◆ What is expected
Take the material below and extract the lines from the one with "Gesamtdurchmesser (Gewinde): 7 mm" through the one with "10.熊平 影子背后的秘密", word for word, without pictures.

◆ Data supplied
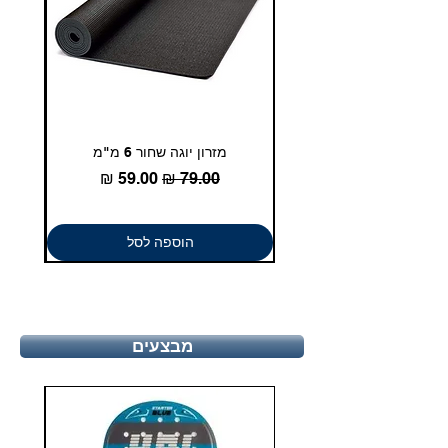
מזרון יוגה שחור 6 מ"מ
גומיית
מחיר רגיל
מחיר מבצע
הוספה לסל
מבצעים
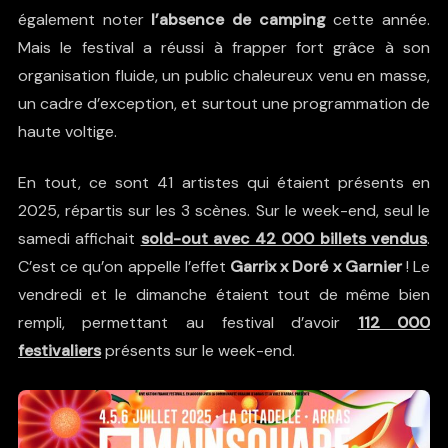
également noter
l’absence de camping
cette année.
Mais le festival a réussi à frapper fort grâce à son
organisation fluide, un public chaleureux venu en masse,
un cadre d’exception, et surtout une programmation de
haute voltige.
En tout, ce sont 41 artistes qui étaient présents en
2025, répartis sur les 3 scènes. Sur le week-end, seul le
samedi affichait
sold-out avec 42 000 billets vendus
.
C’est ce qu’on appelle l’effet
Garrix x Doré x Garnier
! Le
vendredi et le dimanche étaient tout de même bien
rempli, permettant au festival d’avoir
112 000
festivaliers
présents sur le week-end.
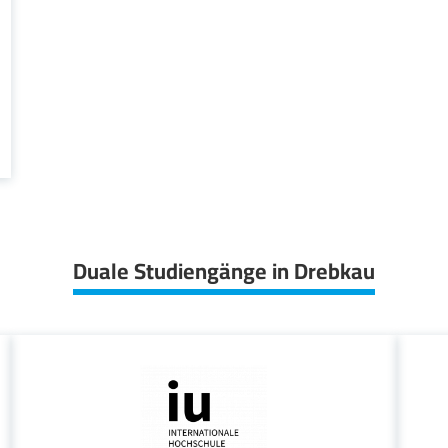
Duale Studiengänge in Drebkau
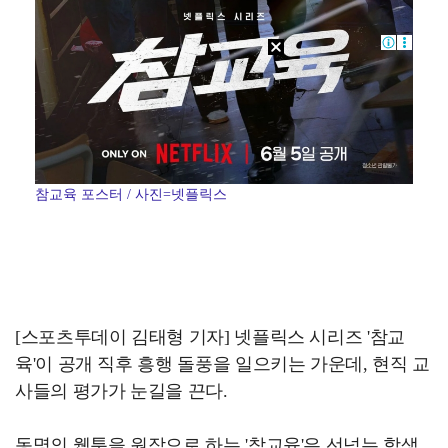
참교육 포스터 / 사진=넷플릭스
[스포츠투데이 김태형 기자] 넷플릭스 시리즈 '참교
육'이 공개 직후 흥행 돌풍을 일으키는 가운데, 현직 교
사들의 평가가 눈길을 끈다.
동명의 웹툰을 원작으로 하는 '참교육'은 선넘는 학생,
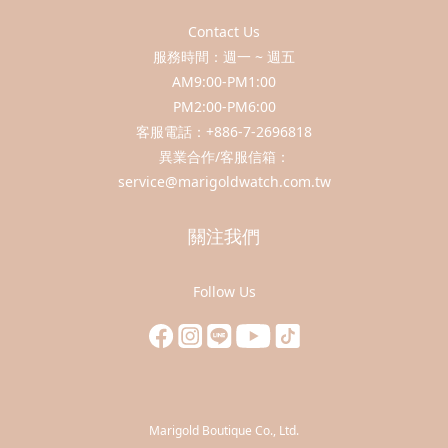
Contact Us
服務時間：週一 ~ 週五
AM9:00-PM1:00
PM2:00-PM6:00
客服電話：+886-7-2696818
異業合作/客服信箱：
service@marigoldwatch.com.tw
關注我們
Follow Us
Marigold Boutique Co., Ltd.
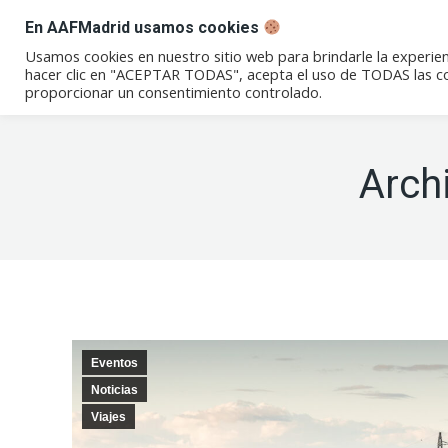
En AAFMadrid usamos cookies
Conócenos
Eventos
Not
Usamos cookies en nuestro sitio web para brindarle la experien
hacer clic en "ACEPTAR TODAS", acepta el uso de TODAS las coo
proporcionar un consentimiento controlado.
Arch
Eventos
Noticias
Viajes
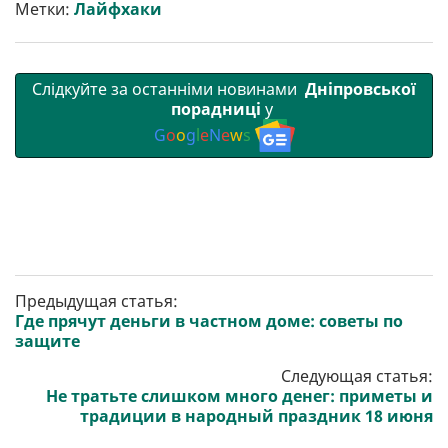
т
o
r
a
p
Метки:
Лайфхаки
и
k
m
p
Слідкуйте за останніми новинами
Дніпровської
порадниці
у
G
o
o
g
l
e
N
e
w
s
Предыдущая статья:
Где прячут деньги в частном доме: советы по
защите
Следующая статья:
Не тратьте слишком много денег: приметы и
традиции в народный праздник 18 июня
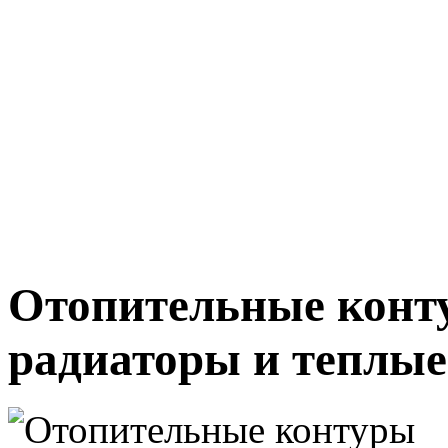
Отопительные конту
радиаторы и теплы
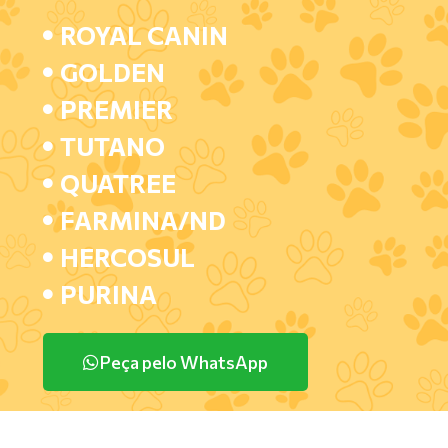
ROYAL CANIN
GOLDEN
PREMIER
TUTANO
QUATREE
FARMINA/ND
HERCOSUL
PURINA
Peça pelo WhatsApp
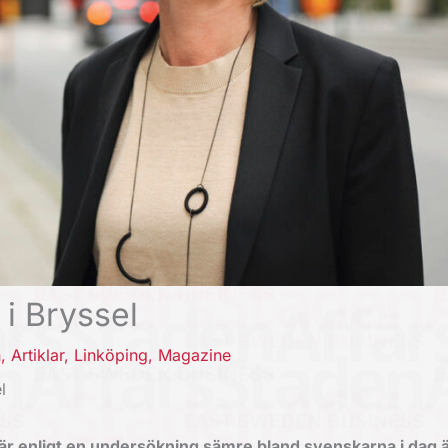
i Bryssel
n
,
Artiklar
,
Linköping
,
Magazine
l
r enligt en undersökning sämre bland svenskarna i dag ä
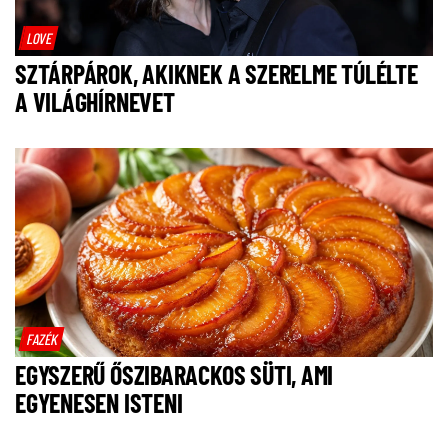
LOVE
SZTÁRPÁROK, AKIKNEK A SZERELME TÚLÉLTE
A VILÁGHÍRNEVET
FAZÉK
EGYSZERŰ ŐSZIBARACKOS SÜTI, AMI
EGYENESEN ISTENI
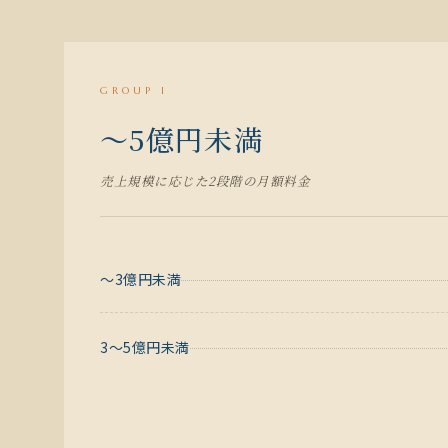
GROUP I
〜5億円未満
売上規模に応じた2段階の月額料金
〜3億円未満
3〜5億円未満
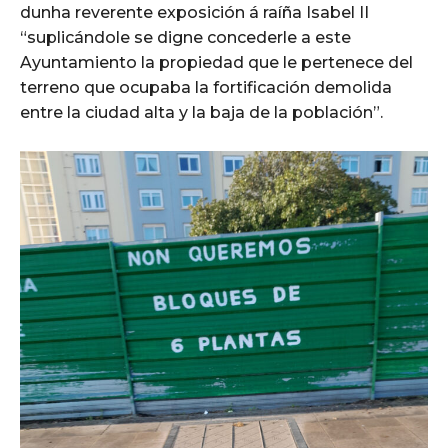
dunha reverente exposición á raíña Isabel II
“suplicándole se digne concederle a este
Ayuntamiento la propiedad que le pertenece del
terreno que ocupaba la fortificación demolida
entre la ciudad alta y la baja de la población”.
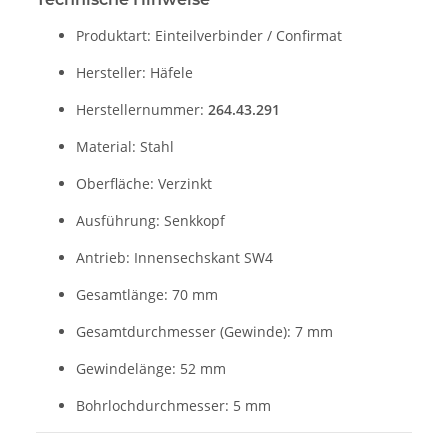
Produktart: Einteilverbinder / Confirmat
Hersteller: Häfele
Herstellernummer:
264.43.291
Material: Stahl
Oberfläche: Verzinkt
Ausführung: Senkkopf
Antrieb: Innensechskant SW4
Gesamtlänge: 70 mm
Gesamtdurchmesser (Gewinde): 7 mm
Gewindelänge: 52 mm
Bohrlochdurchmesser: 5 mm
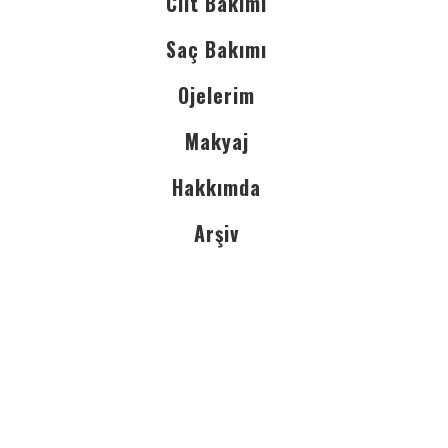
Cilt Bakımı
Saç Bakımı
Ojelerim
Makyaj
Hakkımda
Arşiv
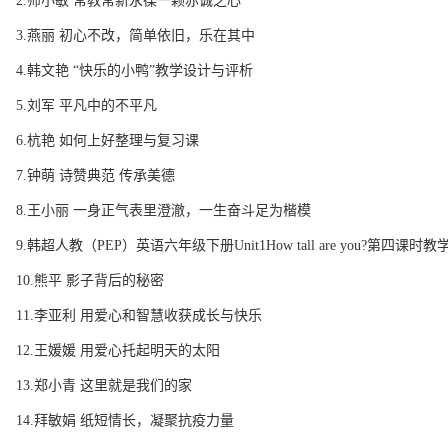
2.师小敏 常教常新永葆一颗赤诚之心
3.燕丽 初心不改，简单依旧，乐在其中
4.韩文艳 “快乐的小鸭”教学设计与评析
5.刘军 平凡中的不平凡
6.杭艳 如何上好整理与复习课
7.钟萌 诗赞典范 传承美德
8.王小丽 一身正气表里澄澈，一生奋斗足为楷模
9.韩超人教（PEP）英语六年级下册Unit1How tall are you?第四课时
10.熊平 影子背后的秘密
11.李亚利 用爱心和智慧收获成长与快乐
12.王媛媛 用爱心托起明天的太阳
13.郑小青 这里就是我们的家
14.拜敏娟 纸短情长，凝聚抗疫力量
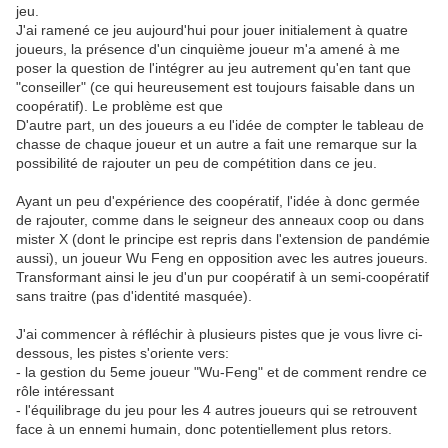
jeu.
J'ai ramené ce jeu aujourd'hui pour jouer initialement à quatre
joueurs, la présence d'un cinquième joueur m'a amené à me
poser la question de l'intégrer au jeu autrement qu'en tant que
"conseiller" (ce qui heureusement est toujours faisable dans un
coopératif). Le problème est que
D'autre part, un des joueurs a eu l'idée de compter le tableau de
chasse de chaque joueur et un autre a fait une remarque sur la
possibilité de rajouter un peu de compétition dans ce jeu.
Ayant un peu d'expérience des coopératif, l'idée à donc germée
de rajouter, comme dans le seigneur des anneaux coop ou dans
mister X (dont le principe est repris dans l'extension de pandémie
aussi), un joueur Wu Feng en opposition avec les autres joueurs.
Transformant ainsi le jeu d'un pur coopératif à un semi-coopératif
sans traitre (pas d'identité masquée).
J'ai commencer à réfléchir à plusieurs pistes que je vous livre ci-
dessous, les pistes s'oriente vers:
- la gestion du 5eme joueur "Wu-Feng" et de comment rendre ce
rôle intéressant
- l'équilibrage du jeu pour les 4 autres joueurs qui se retrouvent
face à un ennemi humain, donc potentiellement plus retors.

◆ Written solution
Gesamtdurchmesser (Gewinde): 7 mm
Gewindelänge: 52 mm
Bohrlochdurchmesser: 5 mm
Cilt Bakımı
Saç Bakımı
Ojelerim
Makyaj
Hakkımda
Arşiv
2.师小敏 常教常新永葆一颗赤诚之心
3.燕丽 初心不改，简单依旧，乐在其中
4.韩文艳 “快乐的小鸭”教学设计与评析
5.刘军 平凡中的不平凡
6.杭艳 如何上好整理与复习课
7.钟萌 诗赞典范 传承美德
8.王小丽 一身正气表里澄澈，一生奋斗足为楷模
9.韩超人教（PEP）英语六年级下册Unit1How tall are you?第四课时
10.熊平 影子背后的秘密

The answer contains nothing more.